Le secrétaire d'État américain, Marco Rubio, a écarté ce mercredi que l'administration Trump ait fixé un délai pour obtenir un changement de régime à Cuba avant la fin de 2026, et a qualifié l'île de «État défaillant» à deux reprises lors de la même intervention devant la presse à Manille, aux Philippines.
Les déclarations, diffusées sur X par le Département d'État, ont eu lieu en marge des réunions ministérielles de la Conférence Post-Ministérielle de l'ASEAN, lorsque des journalistes lui ont posé des questions sur les attentes internes concernant des transformations économiques et politiques à Cuba avant la fin de l'année.
Rubio a répondu avec une irritation visible à la prémisse : « Qui étaient 'beaucoup' ? Qui disait ça ? Parce que je travaille sur ce sujet plus que quiconque et personne ne faisait cette prédiction. »
Le chef de la diplomatie américaine a rejeté tout calendrier public et a fait appel à la complexité des processus géopolitiques : « Les affaires mondiales ne ressemblent pas à une mini-série qui se termine en trois épisodes. Ce sont des processus complexes ».
L'agent a identifié les causes structurelles de l'effondrement cubain : un modèle économique défaillant qui « ne fonctionne nulle part ailleurs dans le monde » et la perte du pétrole vénézuélien gratuit après l'arrestation de Nicolás Maduro par des forces américaines en janvier.
Rubio a également révélé un fait qui illustre la logique du régime : la dictature consacrait environ 60 % du pétrole brut qu'elle recevait gratuitement du Venezuela à le revendre pour de l'argent liquide, plutôt que de l'utiliser pour maintenir le réseau électrique du pays.
Il a souligné que Cuba a perdu entre 10 % et 15 % de sa population depuis 2021 en raison directe de la mauvaise gestion du régime, et a averti que ses dirigeants « craignent la prospérité économique parce qu'ils savent qu'avec des libertés économiques, ils perdront le contrôle sur la population ».
Bien qu'il ait écarté les délais, il n'a pas caché son urgence morale : « Je n'ai jamais établi de calendrier sur le moment où un changement se produira ou sur la manière dont ce changement sera. J'aimerais que ce soit demain, car le peuple cubain mérite un avenir meilleur ».

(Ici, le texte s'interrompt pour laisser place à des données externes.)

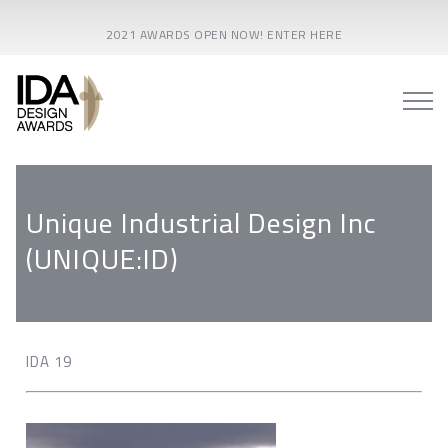
2021 AWARDS OPEN NOW! ENTER HERE
Unique Industrial Design Inc
(UNIQUE:ID)
IDA 19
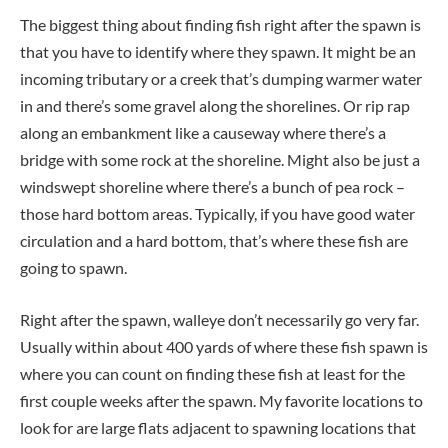
The biggest thing about finding fish right after the spawn is
that you have to identify where they spawn. It might be an
incoming tributary or a creek that’s dumping warmer water
in and there’s some gravel along the shorelines. Or rip rap
along an embankment like a causeway where there’s a
bridge with some rock at the shoreline. Might also be just a
windswept shoreline where there’s a bunch of pea rock –
those hard bottom areas. Typically, if you have good water
circulation and a hard bottom, that’s where these fish are
going to spawn.
Right after the spawn, walleye don’t necessarily go very far.
Usually within about 400 yards of where these fish spawn is
where you can count on finding these fish at least for the
first couple weeks after the spawn. My favorite locations to
look for are large flats adjacent to spawning locations that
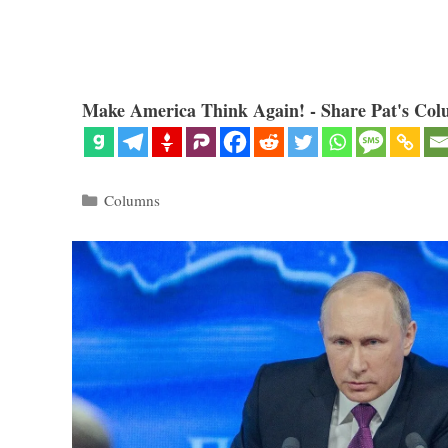
Make America Think Again! - Share Pat's Col
Categories
Columns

Le secrétaire d'État a conclu son intervention à Manille par une phrase qui résume la tension entre urgence morale et réalisme politique : « L'objectif est d'avoir une Cuba où le peuple puisse connaître la prospérité, la sécurité et une meilleure vie. Ceux qui sont aux commandes en ce moment ne le veulent tout simplement pas. C'est dommage. »
Les déclarations s'inscrivent dans une escalade continue de la pression américaine sur La Havane.
Lundi, le Département d'État a publié le rapport « Cuba : La Capitale du Communisme du XXIe Siècle », un document d'environ 100 pages qui documente 18 installations de renseignement de signaux sur l'île, dont deux russes.
Cette semaine, le premier envoi de l'aide humanitaire de plus de 100 millions de dollars promise par Rubio est parti de Miami : 18 tonnes de nourriture et de fournitures d'hygiène acheminées par le biais de Catholic Relief Services et Cáritas Cuba, sans la participation du gouvernement cubain.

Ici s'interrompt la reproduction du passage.